(Bounding box prediction data)
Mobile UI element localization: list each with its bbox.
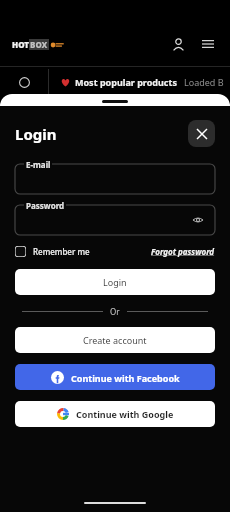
staticText: Forgot password: [151, 246, 215, 257]
button[interactable]: Password: [15, 205, 215, 235]
button[interactable]: E-mail: [15, 164, 215, 194]
staticText: BOX: [30, 39, 48, 50]
staticText: HOT: [12, 39, 29, 50]
staticText: Loaded B: [184, 76, 224, 88]
staticText: Create account: [83, 334, 147, 346]
staticText: Password: [26, 200, 65, 211]
button[interactable]: Continue with Google: [15, 401, 215, 427]
staticText: Remember me: [33, 246, 90, 257]
button[interactable]: Login: [15, 269, 215, 295]
staticText: Most popular products: [75, 76, 177, 88]
staticText: Continue with Facebook: [71, 372, 180, 384]
button[interactable]: Account: [168, 34, 188, 54]
button[interactable]: Menu: [198, 34, 218, 54]
button[interactable]: Continue with Facebook: [15, 364, 215, 390]
button[interactable]: Create account: [15, 327, 215, 353]
button[interactable]: Show password: [191, 213, 205, 227]
button[interactable]: Remember me: [15, 246, 94, 257]
staticText: Login: [103, 276, 127, 288]
staticText: Continue with Google: [76, 408, 174, 420]
staticText: E-mail: [26, 159, 51, 170]
button[interactable]: Forgot password: [151, 246, 215, 257]
button[interactable]: Close: [188, 120, 215, 147]
staticText: Login: [15, 124, 57, 144]
staticText: Or: [110, 306, 120, 317]
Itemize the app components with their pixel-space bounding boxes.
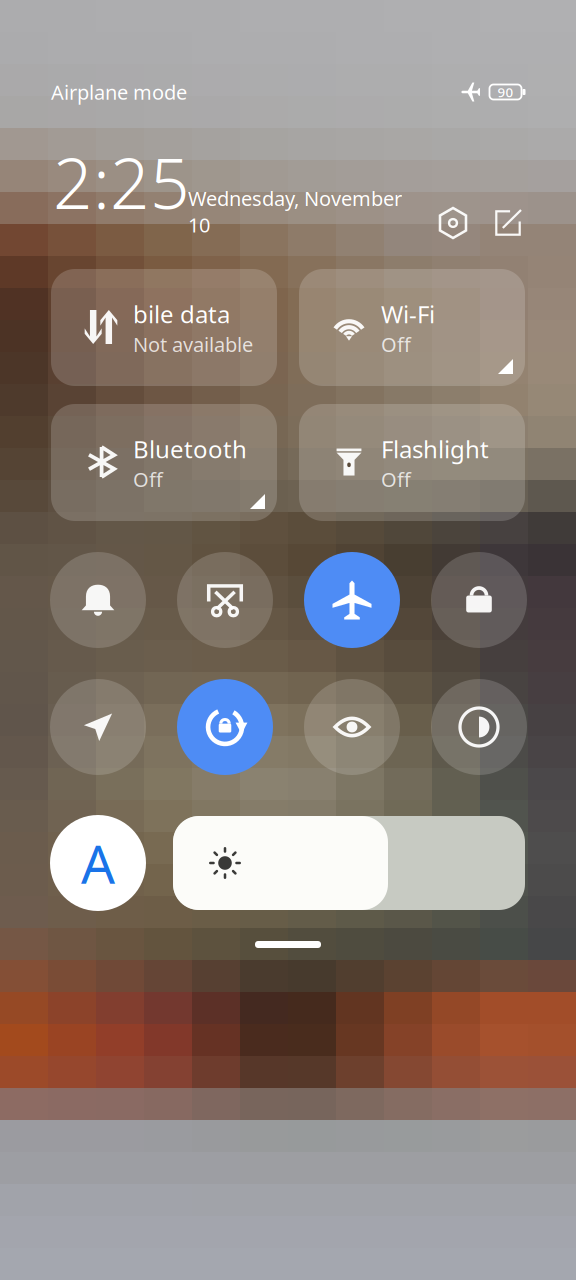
button[interactable]: Dark mode [431, 679, 527, 775]
staticText: Wi-Fi [381, 298, 435, 330]
staticText: Bluetooth [133, 433, 247, 465]
staticText: 2:25 [53, 136, 190, 228]
button[interactable]: Eye comfort [304, 679, 400, 775]
staticText: Wednesday, November 10 [188, 185, 402, 238]
button[interactable]: Location [50, 679, 146, 775]
staticText: Off [381, 331, 411, 358]
staticText: Off [133, 466, 163, 492]
button[interactable]: Silent [50, 552, 146, 648]
button[interactable]: Bluetooth [51, 404, 277, 521]
button[interactable]: Rotation lock [177, 679, 273, 775]
button[interactable]: Lock [431, 552, 527, 648]
staticText: A [81, 828, 115, 898]
button[interactable]: Edit [486, 201, 530, 245]
staticText: 90 [498, 83, 514, 101]
staticText: Not available [133, 331, 253, 358]
staticText: Flashlight [381, 433, 489, 465]
button[interactable]: Airplane mode [304, 552, 400, 648]
button[interactable]: Settings [431, 201, 475, 245]
button[interactable]: Auto brightness [50, 815, 146, 911]
staticText: Airplane mode [51, 79, 187, 105]
button[interactable]: Wi-Fi [299, 269, 525, 386]
staticText: bile data [133, 298, 230, 330]
button[interactable]: Brightness [173, 816, 525, 910]
button[interactable]: Flashlight [299, 404, 525, 521]
button[interactable]: Screen cast [177, 552, 273, 648]
staticText: Off [381, 466, 411, 492]
button[interactable]: bile data [51, 269, 277, 386]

Aim of the exercise: Apart from the pictures, return the records exactly.

Response to this task:
Mobile UI element localization: list each with its bbox.
staticText: Forgot password: [151, 246, 215, 257]
button[interactable]: Password: [15, 205, 215, 235]
button[interactable]: E-mail: [15, 164, 215, 194]
staticText: BOX: [30, 39, 48, 50]
staticText: HOT: [12, 39, 29, 50]
staticText: Loaded B: [184, 76, 224, 88]
staticText: Create account: [83, 334, 147, 346]
staticText: Password: [26, 200, 65, 211]
button[interactable]: Continue with Google: [15, 401, 215, 427]
staticText: Remember me: [33, 246, 90, 257]
button[interactable]: Login: [15, 269, 215, 295]
staticText: Most popular products: [75, 76, 177, 88]
staticText: Continue with Facebook: [71, 372, 180, 384]
button[interactable]: Account: [168, 34, 188, 54]
button[interactable]: Menu: [198, 34, 218, 54]
button[interactable]: Continue with Facebook: [15, 364, 215, 390]
button[interactable]: Create account: [15, 327, 215, 353]
button[interactable]: Show password: [191, 213, 205, 227]
button[interactable]: Remember me: [15, 246, 94, 257]
staticText: Login: [103, 276, 127, 288]
staticText: Continue with Google: [76, 408, 174, 420]
staticText: E-mail: [26, 159, 51, 170]
button[interactable]: Forgot password: [151, 246, 215, 257]
button[interactable]: Close: [188, 120, 215, 147]
staticText: Login: [15, 124, 57, 144]
staticText: Or: [110, 306, 120, 317]
Itemize the app components with their pixel-space bounding boxes.
button[interactable]: Dark mode [431, 679, 527, 775]
staticText: Wi-Fi [381, 298, 435, 330]
staticText: Bluetooth [133, 433, 247, 465]
staticText: 2:25 [53, 136, 190, 228]
button[interactable]: Eye comfort [304, 679, 400, 775]
staticText: Wednesday, November 10 [188, 185, 402, 238]
button[interactable]: Location [50, 679, 146, 775]
staticText: Off [381, 331, 411, 358]
staticText: Off [133, 466, 163, 492]
button[interactable]: Silent [50, 552, 146, 648]
button[interactable]: Bluetooth [51, 404, 277, 521]
button[interactable]: Rotation lock [177, 679, 273, 775]
button[interactable]: Lock [431, 552, 527, 648]
staticText: A [81, 828, 115, 898]
button[interactable]: Edit [486, 201, 530, 245]
staticText: 90 [498, 83, 514, 101]
staticText: Not available [133, 331, 253, 358]
staticText: Flashlight [381, 433, 489, 465]
button[interactable]: Airplane mode [304, 552, 400, 648]
button[interactable]: Settings [431, 201, 475, 245]
button[interactable]: Auto brightness [50, 815, 146, 911]
staticText: Airplane mode [51, 79, 187, 105]
button[interactable]: Wi-Fi [299, 269, 525, 386]
staticText: bile data [133, 298, 230, 330]
button[interactable]: Brightness [173, 816, 525, 910]
button[interactable]: Flashlight [299, 404, 525, 521]
button[interactable]: Screen cast [177, 552, 273, 648]
staticText: Off [381, 466, 411, 492]
button[interactable]: bile data [51, 269, 277, 386]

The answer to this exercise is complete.